His old nickname for me shot forward, a sunny reminder of times we shared. I forgot he ever called me that or how it always made me smile. A name only he ever used. Something only we shared.
His face held a mild curiosity, guarded only by years of separation, but he smelt the same. Leather and spice and all things him.
The boy I fell in love with was now a man.
And he was everywhere.
Memories of the way he broke my heart and belittled me werepushed somewhere in the recesses of my mind as I stood helpless. Fixated under his assessing gaze.

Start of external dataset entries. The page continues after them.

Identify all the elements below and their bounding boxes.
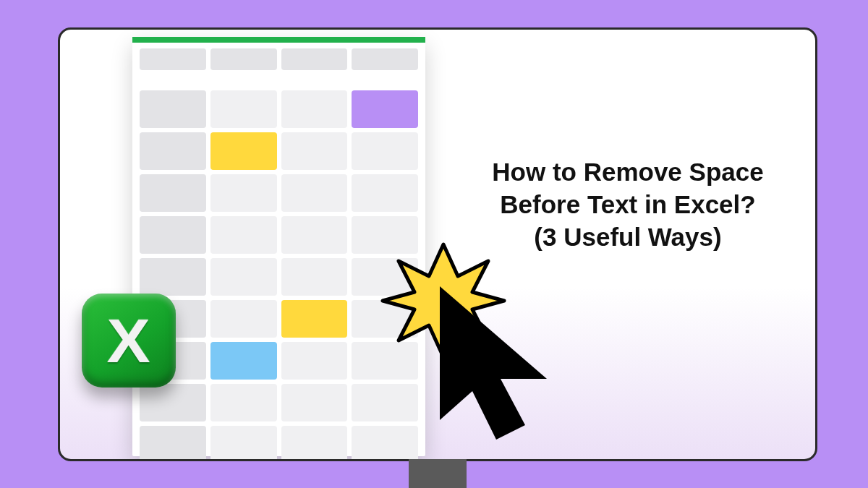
cell [281,216,348,254]
cell [281,342,348,380]
monitor-stand [409,459,467,488]
cell-highlight-yellow [281,300,348,338]
column-header [352,48,418,70]
cell [281,174,348,212]
cell [210,426,277,461]
column-header [210,48,277,70]
cell [281,426,348,461]
svg-marker-0 [440,286,547,440]
cell [281,258,348,296]
cell [140,426,206,461]
cell [140,258,206,296]
cell [140,90,206,128]
cursor-click-graphic [375,232,606,461]
sheet-accent-bar [132,37,425,43]
excel-x-letter: X [107,305,150,377]
cursor-arrow-icon [440,286,547,440]
title-line: How to Remove Space [454,156,801,189]
cell [352,174,418,212]
column-header [140,48,206,70]
cell [210,216,277,254]
cell [210,384,277,421]
cell [210,174,277,212]
cell-highlight-purple [352,90,418,128]
cell [281,132,348,170]
column-header [281,48,348,70]
excel-app-icon: X [82,294,176,388]
cell [140,384,206,421]
cell [210,90,277,128]
cell [140,216,206,254]
cell [210,300,277,338]
cell [352,132,418,170]
cell [140,174,206,212]
cell-highlight-yellow [210,132,277,170]
cell [281,90,348,128]
cell [140,132,206,170]
title-line: Before Text in Excel? [454,189,801,221]
monitor-frame: X How to Remove Space Before Text in Exc… [58,27,817,461]
cell-highlight-blue [210,342,277,380]
cell [281,384,348,421]
cell [210,258,277,296]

I wanted him to pierce the air with something. Give me a glimpse of his boyish grin which always lit up the room. Anything besides the harrowed expression he now held.
But he didn’t.
The subtle tilt of his head was the only indication he was lost in thought before he brought his hand up and snapped the visor closed. I blinked rapidly, heaving in a breath now there was a barrier between us. The moment eviscerated quicker than it appeared, and I watched as he hopped onto the bike, started the engine and looked back at me expectantly.